Ich halte selbst eigentlich nicht viel von direkten Vergleichen mit anderen Games, doch bei "Mercenaries 2" kann man sich nicht der Tatsache verschließen, dass man sich intensiv von Konkurrenzprodukten hat inspirieren lassen. Sprich: "Mercenaries 2" fühlt sich nicht wirklich "neu" an, kann aber durch die gelungene Atmosphäre und die schier unglaublich hohe Anzahl und Waffen und Vehikeln klar punkten.
Leider sind auch einige Mängel hervorzuheben: Die KI agiert manchmal sehr fragwürdig, während sie an anderer Stelle den Spieler kaum luftholen lässt. Diese Inkonsistenz ist etwas ärgerlich, drückt den Spielspaß insgesamt aber nur unwesentlich.
Grafisch ist "Mercenaries 2" gut, aber nicht überragend. Immerhin stimmt die Weitsicht, und das Geschehen läuft jederzeit absolut flüssig über den Bildschirm. Auch die Explosionseffekte sind nett anzuschauen, während Animationen und einige Texturen qualitativ etwas zurückbleiben.
Die Steuerung geht gut von der Hand, leider ist jedoch das Zielen mit kleinkalibrigen Waffen etwas unpräzise ausfallen. Das Fahrgefühl der Autos ist etwas matschig, während hingegen die Bedienung von Hubschraubern und anderem Fluggerät sehr viel Spaß macht und absolut benutzerfreundlich ist.
Der Gesamtumfang des Spiels scheint kaum Wünsche offen zu lassen: Sieben verschiedene Fraktionen mit jeweils eigenen Storysträngen, über 50 Hauptmissionen, sowie Hunderte kleiner Spezialaufträge in gut einem Dutzend verschiedener Kategorien (die übrigens fast allesamt sehr spaßig sind) bilden ein dickes Komplettpaket für den Bildschirm-Söldner.

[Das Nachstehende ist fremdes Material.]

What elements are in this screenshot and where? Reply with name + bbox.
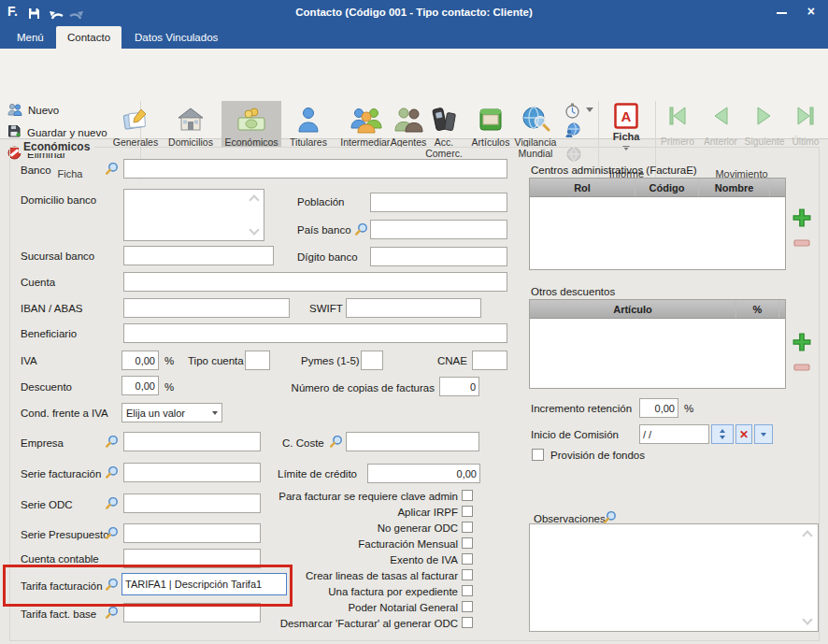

Die Spielwelt ist erfreulich groß geworden - sogar noch etwas umfassender als in "GTA 4", jedoch nicht so groß wie "Just Cause". Das Design ist dabei sehr abwechslungsreich: mehrere mittelgroße Städte, mehrere, teils große Inseln, ausgedehnte Landstriche, Flughäfen, Industriegebiete, undundund.
Fazit: "Mercenaries 2" ist ein grundsolides, teils fein ausgearbeitetes Spiel geworden, das zwar nicht ganz in der Oberklasse mitmischen kann, aber aufgrund des gut umgesetzten Settings und der großen spielerischen Freiheit seine Freunde finden wird.